The task — Spot each line in the records below where the word "condições" occurs, then copy it.

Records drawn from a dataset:

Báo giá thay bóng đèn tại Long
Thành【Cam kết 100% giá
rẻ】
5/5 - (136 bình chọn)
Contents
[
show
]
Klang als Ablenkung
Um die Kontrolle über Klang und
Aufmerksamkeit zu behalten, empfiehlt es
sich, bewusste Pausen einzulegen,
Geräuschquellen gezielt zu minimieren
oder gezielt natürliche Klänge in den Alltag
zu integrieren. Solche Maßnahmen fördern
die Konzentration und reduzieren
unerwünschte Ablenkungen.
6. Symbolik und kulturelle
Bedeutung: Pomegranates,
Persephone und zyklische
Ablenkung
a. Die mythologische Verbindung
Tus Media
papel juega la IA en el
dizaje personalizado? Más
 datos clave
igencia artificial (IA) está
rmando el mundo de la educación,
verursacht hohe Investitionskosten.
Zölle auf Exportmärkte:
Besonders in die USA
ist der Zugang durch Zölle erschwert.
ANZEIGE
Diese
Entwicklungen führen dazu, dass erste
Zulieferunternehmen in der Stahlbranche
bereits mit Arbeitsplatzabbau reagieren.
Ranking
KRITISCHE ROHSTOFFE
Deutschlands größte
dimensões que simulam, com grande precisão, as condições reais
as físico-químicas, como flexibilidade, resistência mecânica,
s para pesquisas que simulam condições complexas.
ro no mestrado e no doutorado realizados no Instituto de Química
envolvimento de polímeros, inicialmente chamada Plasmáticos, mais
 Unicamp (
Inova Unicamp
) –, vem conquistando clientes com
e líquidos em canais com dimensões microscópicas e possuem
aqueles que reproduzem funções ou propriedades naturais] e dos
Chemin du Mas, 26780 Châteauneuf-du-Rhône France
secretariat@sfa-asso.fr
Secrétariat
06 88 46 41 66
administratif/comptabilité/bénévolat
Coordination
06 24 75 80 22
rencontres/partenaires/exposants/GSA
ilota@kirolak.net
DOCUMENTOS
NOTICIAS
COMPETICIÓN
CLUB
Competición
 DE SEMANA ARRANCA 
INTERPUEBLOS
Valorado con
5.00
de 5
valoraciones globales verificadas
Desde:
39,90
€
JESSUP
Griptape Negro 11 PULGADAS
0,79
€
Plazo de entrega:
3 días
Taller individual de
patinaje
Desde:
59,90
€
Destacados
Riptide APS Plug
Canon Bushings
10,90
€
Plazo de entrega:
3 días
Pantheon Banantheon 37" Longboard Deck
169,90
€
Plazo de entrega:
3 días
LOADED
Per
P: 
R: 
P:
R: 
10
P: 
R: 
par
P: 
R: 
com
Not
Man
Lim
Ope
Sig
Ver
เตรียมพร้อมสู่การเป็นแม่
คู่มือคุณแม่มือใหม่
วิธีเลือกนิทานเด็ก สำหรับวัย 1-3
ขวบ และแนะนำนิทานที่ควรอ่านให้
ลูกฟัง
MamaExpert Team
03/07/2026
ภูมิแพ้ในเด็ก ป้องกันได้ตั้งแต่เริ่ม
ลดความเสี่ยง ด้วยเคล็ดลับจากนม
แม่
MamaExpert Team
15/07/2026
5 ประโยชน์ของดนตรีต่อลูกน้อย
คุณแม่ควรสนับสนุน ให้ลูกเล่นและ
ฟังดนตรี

Exercise answer —
dimensões que simulam, com grande precisão, as condições reais
s para pesquisas que simulam condições complexas.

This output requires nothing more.